Cracker Editor
The Hungarian edition of the Chip Magazine used to ship semi-regular dumps of sac (Slovak Antivirus Center) archive, which was nothing short of a treastrove composed of copious amounts of freeware and shareware, among a variety of other things like documentation.

The whole collection used to be around 500 megabytes in the mid 90s, which of course would have been unphantomably massive for me to be able to attempt to download and store on my own. Not to mention absolutely prohibitively expensive.
Now, I have completely forgotten about it all, until relatively recently when I started dumping my aging CD collection into ISO, and noticed the sac directory while browsing one of them.
I quickly went to see if it’s still up and running, and to my surprise it was. Then, I went to my favorite category called UTILPROG, and it didn’t an awful long time before something that I don’t ever remember seeing caught my eye. What was it, you might ask?
A rather curiously named cre116a.zip, with the following description: Cracker Editor v1.16a - DOS HEX-Editor. I just knew that I had to try it out right there and then in DOSBox. Well, what can I tell you? I most certainly wasn’t dissapointed, that much is absolutely certain.
Since I know that you are dying to see how it looks, I won’t hold the suspense for much longer.
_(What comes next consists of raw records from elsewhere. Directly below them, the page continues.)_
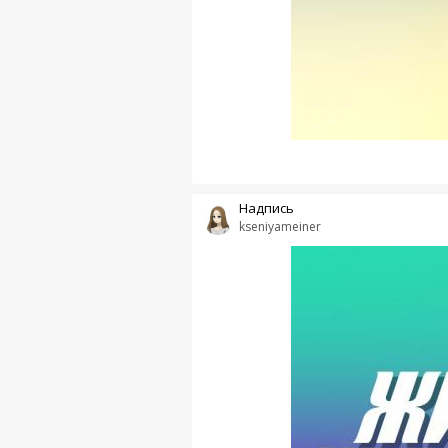
Надпись
kseniyameiner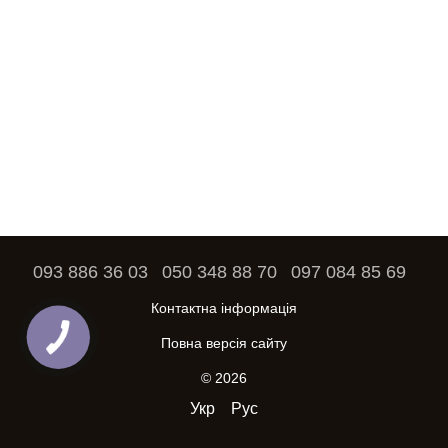
093 886 36 03
050 348 88 70
097 084 85 69
Контактна інформація
Повна версія сайту
© 2026
Укр
Рус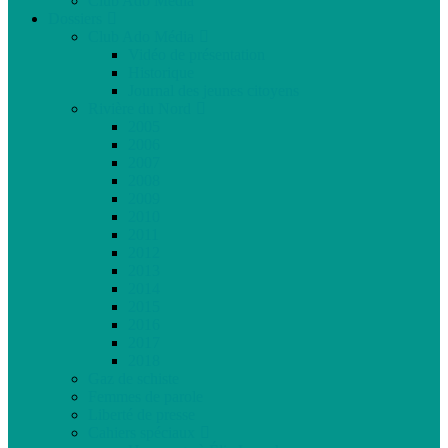
Club Ado Média
Dossiers
Club Ado Média
Vidéo de présentation
Historique
Journal des jeunes citoyens
Rivière du Nord
2005
2006
2007
2008
2009
2010
2011
2012
2013
2014
2015
2016
2017
2018
Gaz de schiste
Femmes de parole
Liberté de presse
Cahiers spéciaux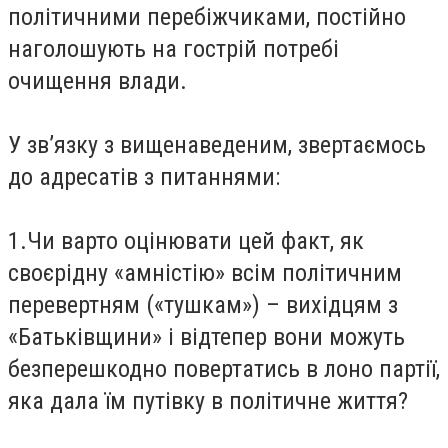
політичними перебіжчиками, постійно
наголошують на гострій потребі
очищення влади.
У зв’язку з вищенаведеним, звертаємось
до адресатів з питаннями:
1.Чи варто оцінювати цей факт, як
своєрідну «амністію» всім політичним
перевертням («тушкам») – вихідцям з
«Батьківщини» і відтепер вони можуть
безперешкодно повертатись в лоно партії,
яка дала їм путівку в політичне життя?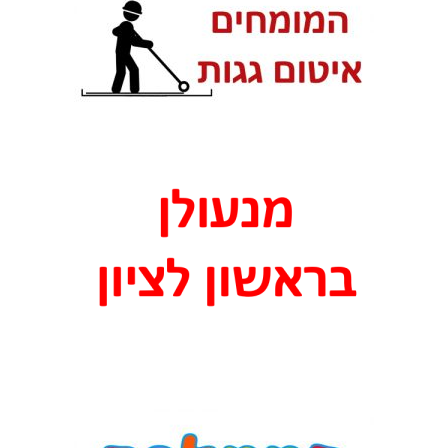
מ
ה
א
י
ט
ו
ם
ג
ג
ו
ת
ב
ב
ן
ז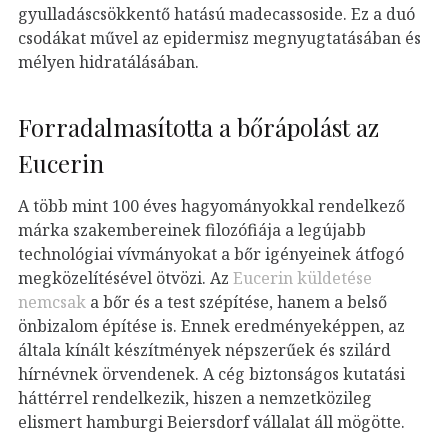
gyulladáscsökkentő hatású madecassoside. Ez a duó
csodákat művel az epidermisz megnyugtatásában és
mélyen hidratálásában.
Forradalmasította a bőrápolást az
Eucerin
A több mint 100 éves hagyományokkal rendelkező
márka szakembereinek filozófiája a legújabb
technológiai vívmányokat a bőr igényeinek átfogó
megközelítésével ötvözi. Az
Eucerin küldetése
nemcsak
a bőr és a test szépítése, hanem a belső
önbizalom építése is. Ennek eredményeképpen, az
általa kínált készítmények népszerűek és szilárd
hírnévnek örvendenek. A cég biztonságos kutatási
háttérrel rendelkezik, hiszen a nemzetközileg
elismert hamburgi Beiersdorf vállalat áll mögötte.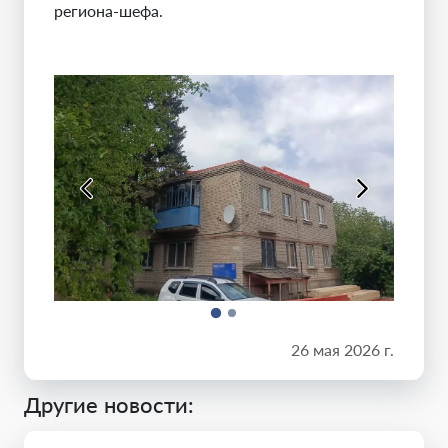
региона-шефа.
26 мая 2026 г.
Другие новости: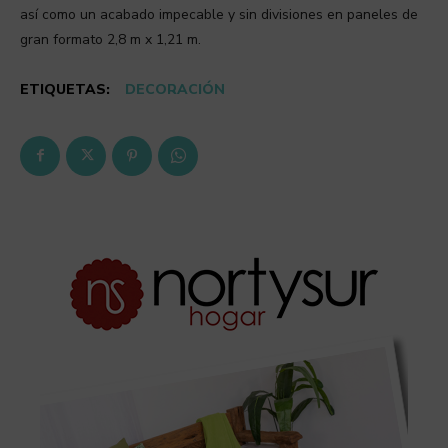
así como un acabado impecable y sin divisiones en paneles de
gran formato 2,8 m x 1,21 m.
ETIQUETAS:
DECORACIÓN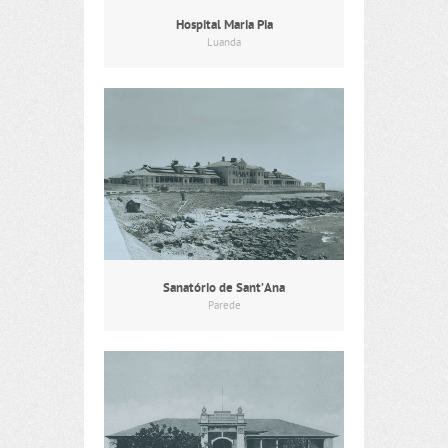
Hospital Maria Pia
Luanda
Sanatório de Sant’Ana
Parede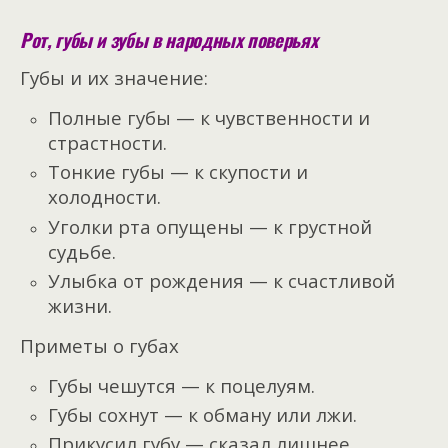
Рот, губы и зубы в народных поверьях
Губы и их значение:
Полные губы — к чувственности и
страстности.
Тонкие губы — к скупости и
холодности.
Уголки рта опущены — к грустной
судьбе.
Улыбка от рождения — к счастливой
жизни.
Приметы о губах
Губы чешутся — к поцелуям.
Губы сохнут — к обману или лжи.
Прикусил губу — сказал лишнее.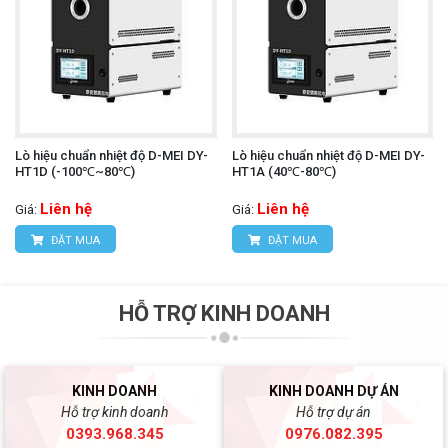
Lò hiệu chuẩn nhiệt độ D-MEI DY-
Lò hiệu chuẩn nhiệt độ D-MEI DY-
HT1D (-100℃~80℃)
HT1A (40℃-80℃)
Liên hệ
Liên hệ
Giá:
Giá:
ĐẶT MUA
ĐẶT MUA
HỖ TRỢ KINH DOANH
KINH DOANH
KINH DOANH DỰ ÁN
Hỗ trợ kinh doanh
Hỗ trợ dự án
0393.968.345
0976.082.395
When you run it, you are greeted by this wonderfully colored and rather trippy file browser. This caught me off guard for a hot second, I have to confess. I don’t really know how to explain it, but it most definitely has a certain rather unique charm to it.
Then of course, after choosing a file it gets even more colorful and stylish. Tell me that this is not the most beautiful things you’ve seen in your entire life. Come on now, tell the truth and shame the devil, like my good old friend Andre Linoge used to say.
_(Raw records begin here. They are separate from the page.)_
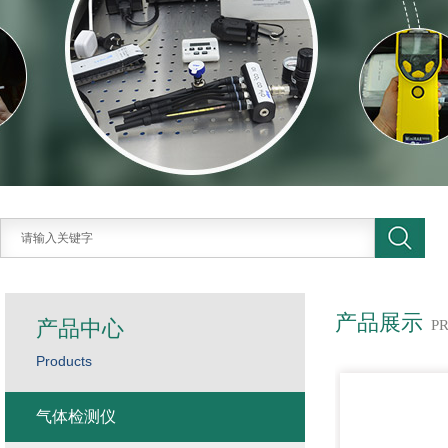
产品展示
产品中心
P
Products
气体检测仪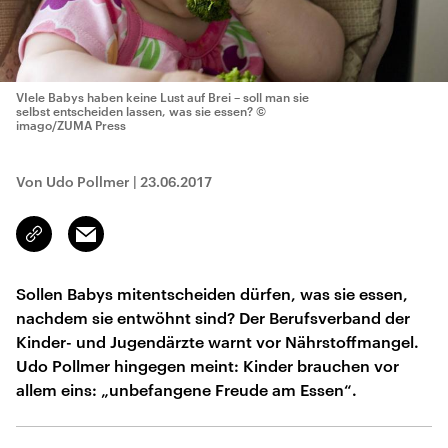
VIele Babys haben keine Lust auf Brei – soll man sie
selbst entscheiden lassen, was sie essen?
©
imago/ZUMA Press
Von Udo Pollmer
|
23.06.2017
Email
Link
kopieren/teilen
Sollen Babys mitentscheiden dürfen, was sie essen,
nachdem sie entwöhnt sind? Der Berufsverband der
Kinder- und Jugendärzte warnt vor Nährstoffmangel.
Udo Pollmer hingegen meint: Kinder brauchen vor
allem eins: „unbefangene Freude am Essen“.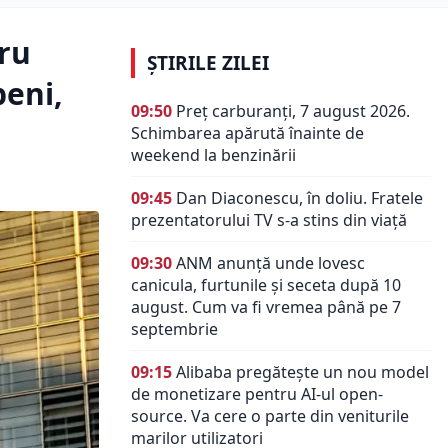
ru
ȘTIRILE ZILEI
peni,
09:50
Preț carburanți, 7 august 2026.
Schimbarea apărută înainte de
weekend la benzinării
09:45
Dan Diaconescu, în doliu. Fratele
prezentatorului TV s-a stins din viață
09:30
ANM anunță unde lovesc
canicula, furtunile și seceta după 10
august. Cum va fi vremea până pe 7
septembrie
09:15
Alibaba pregătește un nou model
de monetizare pentru AI-ul open-
source. Va cere o parte din veniturile
marilor utilizatori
I really like how it displays pretty much all the relevant metadata in a single screen. The search dialog is simple, but has case sensitive and wildcard search options, as no doubt can be seen in the screenshot.
What else? It also has your usual decimal to hexadecimal and vice-versa converter.

And last, but not least the quintessential ASCII table, which cannot be missing from any hex editor.

It also has a bunch of other features like: a calculator, a DOS shell, goto to a given offset, and inserting a NOP (0x90) at the current offset among other features.
One thing however, that I found to be lacking is the ability to switch to a non-hex-view for text files at least. I know, I know that that not every hex-editor can be as feature rich as HIEW, but still.

Alas, not much can be found on the great information super-highway about the author, who happens to be going by the name of Toni Mäkelä, and rather unsurprisiginly appears to be from Finland.
The URL http://www.sci.fi/~makton/cre/ listed in CRE.DOC cannot be found on archive.org either, which makes sense considering that the year was 1996; which is exactly the year when the Internet Archive was founded.
At any rate, I consider it to be a true hidden gem that have survived well into the Windows era, and besides 16 colors should be enough for everyone, right? Wink, wink.